Rahul Kaul,Manager, Presales and Support P&G Global, Corbus
Procurement transformation & striking the right balance between business and resources.
In recent past, procurement’s main focus was on building a well-structured strategic sourcing organization which included strategic and tactical procurement. The purpose and intent of supply chain management (SCM) was to remove excess inventory from the supply chain. Now, procurement has made great steps in developing sophisticated strategies, working across functions and delivering value to the larger organizations. Efficiencies would result with integration, visibility and collaboration with lean, agile and streamlined processes as the standard.
Attaining procurement excellence
Three routes to procurement excellence
1. Reconfiguration of the rules:
Global companies with divisions in different countries begin by focusing on the internal organization rewriting the internal “dimensions of the game” that are specifically related to collaboration, and then taking those rules to the supplier market.
Reconfiguration of the rules begins with establishing clear roles and responsibilities within procurement and at the interfaces of headquarters and the larger procurement organization, and then establishing responsibilities between procurement and other functions. This can be done with relatively little investment. A revamped procurement organization will quickly lead to savings from the supplier market that will enhance ROI for the organizational investments. This route is favored by most chief procurement officers.
2. Value Creation:
Reducing costs and creating value starts on the supplier side. It begins by setting an overarching goal that nobody can resist. For example, achieving millions of dollars savings immediately will reduce initial resistance or fear within the company. As procurement makes changes with its suppliers, it builds a probable future organization by testing cross-functional collaboration on specific sourcing groups. In the end, the savings from these external changes help in justifying any changes in working style and drive long-term internal transformation. Also, employees often don’t even see the subsequent organizational changes as “change,” per se.

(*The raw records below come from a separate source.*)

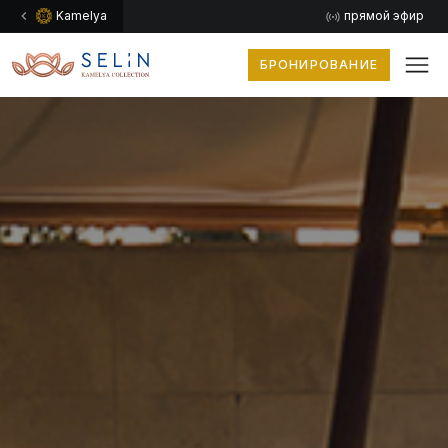
Kamelya
прямой эфир
БРОНИРОВАНИЕ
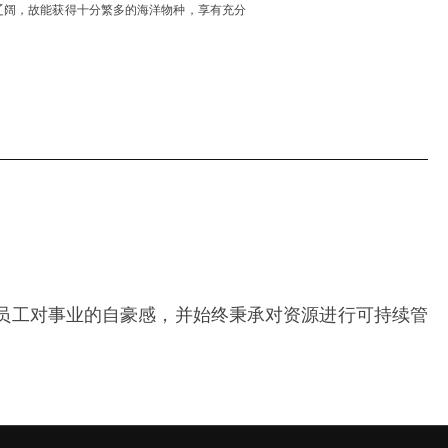
十分辽阔，故能获得十分繁多的海洋物种，享有充分
员工对事业的自豪感，并始终秉承对资源进行可持续管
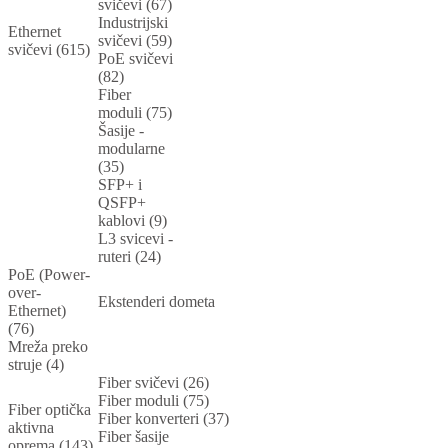
svičevi (67)
Industrijski
Ethernet
svičevi (59)
svičevi (615)
PoE svičevi
(82)
Fiber
moduli (75)
Šasije -
modularne
(35)
SFP+ i
QSFP+
kablovi (9)
L3 svicevi -
ruteri (24)
PoE (Power-
over-
Ekstenderi dometa
Ethernet)
(76)
Mreža preko
struje (4)
Fiber svičevi (26)
Fiber moduli (75)
Fiber optička
Fiber konverteri (37)
aktivna
Fiber šasije
oprema (143)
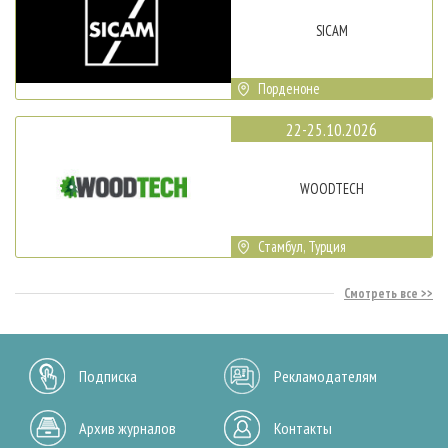
SICAM
Порденоне
22-25.10.2026
WOODTECH
Стамбул, Турция
Смотреть все
Подписка
Рекламодателям
Архив журналов
Контакты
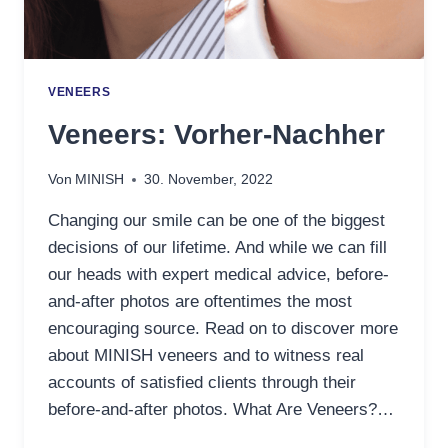
VENEERS
Veneers: Vorher-Nachher
Von
MINISH
30. November, 2022
Changing our smile can be one of the biggest
decisions of our lifetime. And while we can fill
our heads with expert medical advice, before-
and-after photos are oftentimes the most
encouraging source. Read on to discover more
about MINISH veneers and to witness real
accounts of satisfied clients through their
before-and-after photos. What Are Veneers?…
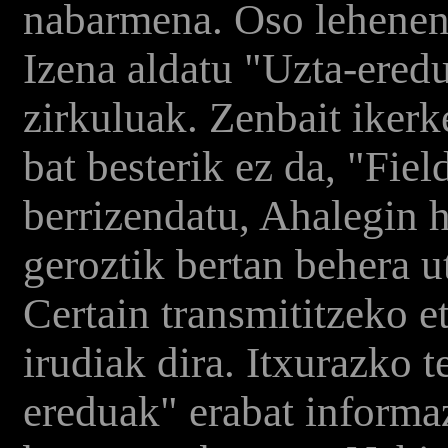
nabarmena. Oso lehenen
Izena aldatu "Uzta-eredu
zirkuluak. Zenbait ikerk
bat besterik ez da, "Fie
berrizendatu, Ahalegin h
geroztik bertan behera u
Certain transmititzeko 
irudiak dira. Itxurazko 
ereduak" erabat informaz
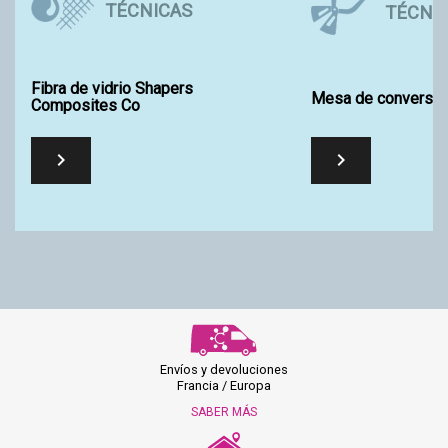
TÉCNICAS
TÉCNI
Fibra de vidrio Shapers
Mesa de conversió
Composites Co


Envíos y devoluciones
Francia / Europa
SABER MÁS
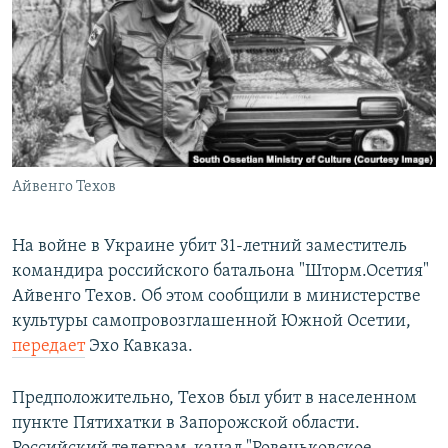
РАСПИСАНИЕ ВЕЩАНИЯ
ПОДПИШИТЕСЬ НА РАССЫЛКУ
СОЦИАЛЬНЫЕ СЕТИ
Айвенго Техов
Все сайты РСЕ/РС
На войне в Украине убит 31-летний заместитель
командира российского батальона "Шторм.Осетия"
Айвенго Техов. Об этом сообщили в министерстве
культуры самопровозглашенной Южной Осетии,
передает
Эхо Кавказа.
Предположительно, Техов был убит в населенном
пункте Пятихатки в Запорожской области.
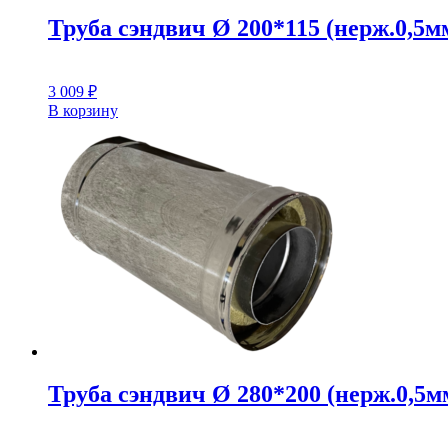
Труба сэндвич Ø 200*115 (нерж.0,5мм
3 009
₽
В корзину
Труба сэндвич Ø 280*200 (нерж.0,5мм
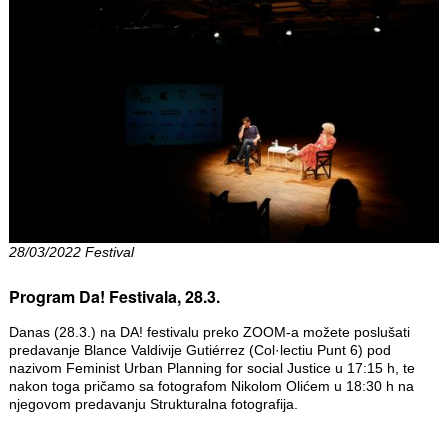
28/03/2022 Festival
Program Da! Festivala, 28.3.
Danas (28.3.) na DA! festivalu preko ZOOM-a možete poslušati
predavanje Blance Valdivije Gutiérrez (Col·lectiu Punt 6) pod
nazivom Feminist Urban Planning for social Justice u 17:15 h, te
nakon toga pričamo sa fotografom Nikolom Olićem u 18:30 h na
njegovom predavanju Strukturalna fotografija.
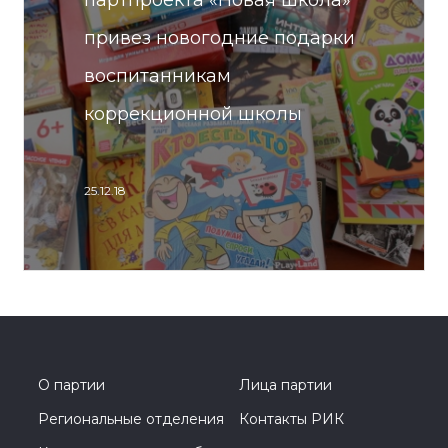
партпроекта «Новая школа»
привез новогодние подарки
воспитанникам
коррекционной школы
25.12.18
О партии
Лица партии
Региональные отделения
Контакты РИК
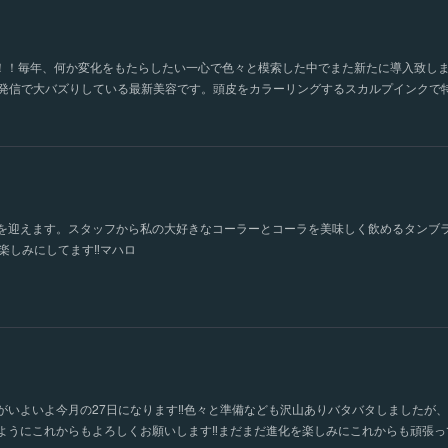
経ちます！！毎年、何か変化をもたらしたい一心で色々と模索した中でまた新たに導入致
国発信で大バズりしている最新美容です。頭皮をカラーリングするスカルプインクで
日を迎えます。スタッフから私の大好きなコーラーとコーラを美味しく飲めるタンブ
楽しみにしてます‼️マハロ
がいよいよ今月の27日になります‼️色々と準備なども沢山ありバタバタしましたが
ようにこれからもよろしくお願いします‼️まだまだ進化を楽しみにこれからも頑張っ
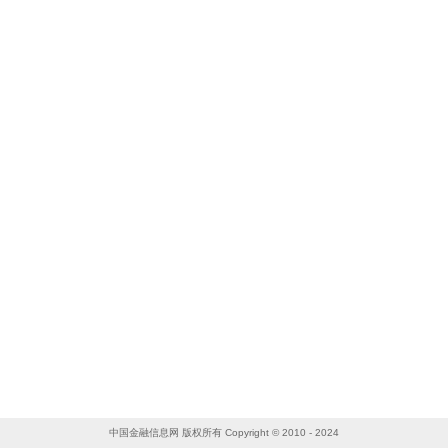
中国金融信息网 版权所有 Copyright © 2010 - 2024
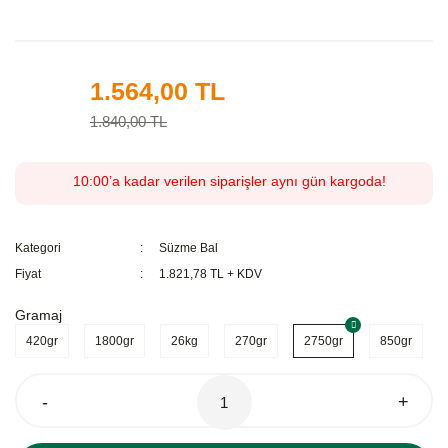
1.564,00 TL
%15
1.840,00 TL
10:00’a kadar verilen siparişler aynı gün kargoda!
Kategori
Süzme Bal
Fiyat
1.821,78 TL + KDV
Gramaj
420gr
1800gr
26kg
270gr
2750gr
850gr
-
+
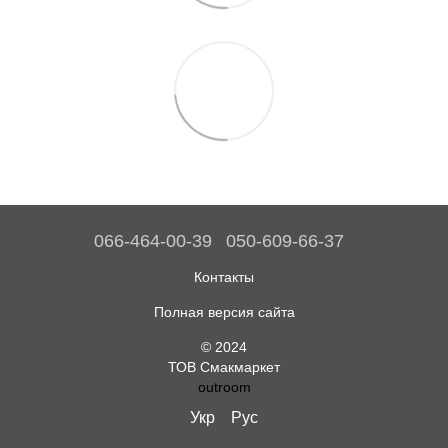
066-464-00-39
050-609-66-37
Контакты
Полная версия сайта
© 2024
ТОВ Смакмаркет
outroom
Укр
Рус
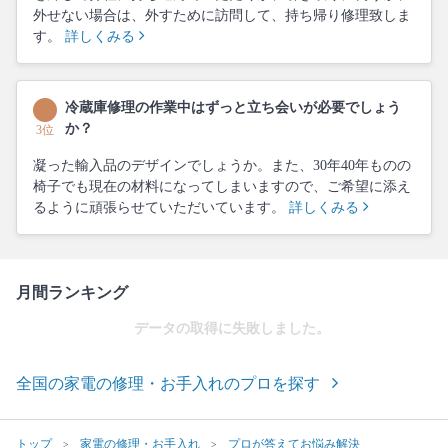
外せない場合は、外すために訪問して、持ち帰り修理致しま
す。
詳しくみる
冷蔵庫修理の作業中はずっと立ち会いが必要でしょう
か？
3位
凝った輸入品のデザインでしょうか。また、30年40年ものの
椅子でも現在の材料になってしまいますので、ご希望に添え
るように頑張らせていただいています。
詳しくみる
月間ランキング
データの取得に失敗しました。
全国の家電の修理・お手入れのプロを探す
トップ
家電の修理・お手入れ
プロが答えてお悩み解決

Commitment has been seen as a direct route in achieving procurement excellence that aligns external and internal efforts simultaneously. It requires most of the work, along with strong top management attention, full commitment of the board, and alignment to the procurement transformation program.
Tapping into People Power
People are a vital element in every organization. From our analysis of the champions, we have identified five ways that keep the organization’s people engaged and focused on their goals:
Lead the transformation: All procurement champions have one thing in common i.e. leaders who provide a top down approach in resource and process augmentation, remove obstacles, and take personal accountability for procurement’s success. Particularly with the “direct” route, putting the best people in charge of change will guarantee success. As one CEO emphasizes, “Tell me the person you need for our company to have best in class procurement and we will make them available.”
Create a case for change: Procurement champions make a compelling and logical case for change. No matter the goal—whether to save money, to become best in class, or to survive an economic crisis—it is communicated clearly and succinctly for everyone in the organization to understand. Also, it is important to note that procurement champions find the intrinsic and personal case for change that helps the employee answer, “What’s in it for me?”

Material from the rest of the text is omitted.